■ Your task
Return all the data verbatim but without images.

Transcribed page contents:
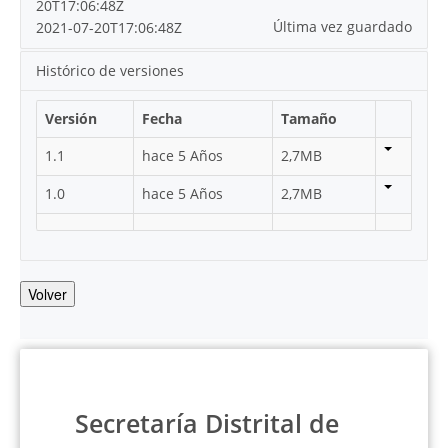
20T17:06:48Z
Última vez guardado
2021-07-20T17:06:48Z
Histórico de versiones
Versión
Fecha
Tamaño
1.1
hace 5 Años
2,7MB
1.0
hace 5 Años
2,7MB
Volver
Secretaría Distrital de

■ Task output
20T17:06:48Z
Última vez guardado
2021-07-20T17:06:48Z
Histórico de versiones
Versión
Fecha
Tamaño
1.1
hace 5 Años
2,7MB
1.0
hace 5 Años
2,7MB
Volver
Secretaría Distrital de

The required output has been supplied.